Example 1 (A-1) 500 parts by weight of a resin were weighed into a flask, and 25 parts by weight of rosin and 1 part of toluene
After adding 50 parts by weight and stirring and mixing well, apply to one side of a polylactic acid film (thickness of 100 μm, Ecopla, manufactured by Cargill Co., Ltd.) so that the film thickness after drying becomes 100 μm, and dry. An adhesive tape was made. The pressure-sensitive adhesive tape thus obtained was subjected to JIS K-6911
A test for peel strength was performed in accordance with. The result is 1.7kg
/ Inch and the peel strength of a commercially available cellophane pressure-sensitive adhesive tape were 1.6 kg / inch. When the adhesive tape stored in the refrigerator (-5 ° C.) was adhered to the adherend placed in the refrigerator, and the peel strength was measured in the same manner, a reasonable strength of 0.5 kg / inch was obtained. Was done.

(Comparative Example 1) A trial production of a pressure-sensitive adhesive tape was performed by the same operation and prescription as in Example 1 except that the resin (A-3) was used. However, when this tape was subjected to a low-temperature adhesion test using the same refrigerator as in Example 1, it was found that the tape did not show any adhesion.

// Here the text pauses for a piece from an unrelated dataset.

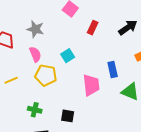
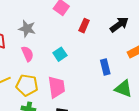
yellow pentagon: (46, 75) -> (27, 85), moved
pink trapezoid: (91, 85) -> (56, 87), moved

Example 2 (A-2) Polybutylene succinate film (bionole, thickness 100 μm, manufactured by Showa Polymer Co., Ltd.) as a substrate film using resin
A trial production of an adhesive tape was performed by the same operation and prescription as in Example 1 except that the adhesive tape was used. This product was confirmed to have good adhesiveness equivalent to that of Example 1. Next, two test pieces each having a length of 15 cm and having a length of 15 cm were laminated in layers, and the culture soil (Kawasuna:
(Bark: oil residue = 90: 5: 5) and left at 35 ° C. After 4 months, they all decompose and cannot be recovered.
It was confirmed that it was completely biodegraded.

[0035]

According to the present invention, a pressure-sensitive adhesive resin, a pressure-sensitive adhesive resin composition, and a pressure-sensitive adhesive tape exhibiting biodegradability as a whole and exhibiting good adhesive performance even under various use environments. Tape is provided.

Claims (3)

[Claims] 1. A pressure-sensitive adhesive resin comprising an aliphatic polyester having a repeating unit represented by the following chemical formula (1) and having a Tg of -40 ° C. or lower. Embedded image (In the formula, a and b are each an integer of 0 to 6,
a + b is an integer of 1 to 12, c is an integer of 4 to 12, and m represents a degree of polymerization corresponding to a number average molecular weight of 2,000 to 50,000. 2. A resin composition for a pressure-sensitive adhesive, comprising the resin for a pressure-sensitive adhesive according to claim 1 and other additives. 3. A pressure-sensitive adhesive tape obtained by coating at least one surface of a biodegradable substrate film with the pressure-sensitive adhesive resin according to claim 1 or the pressure-sensitive adhesive resin composition according to claim 2.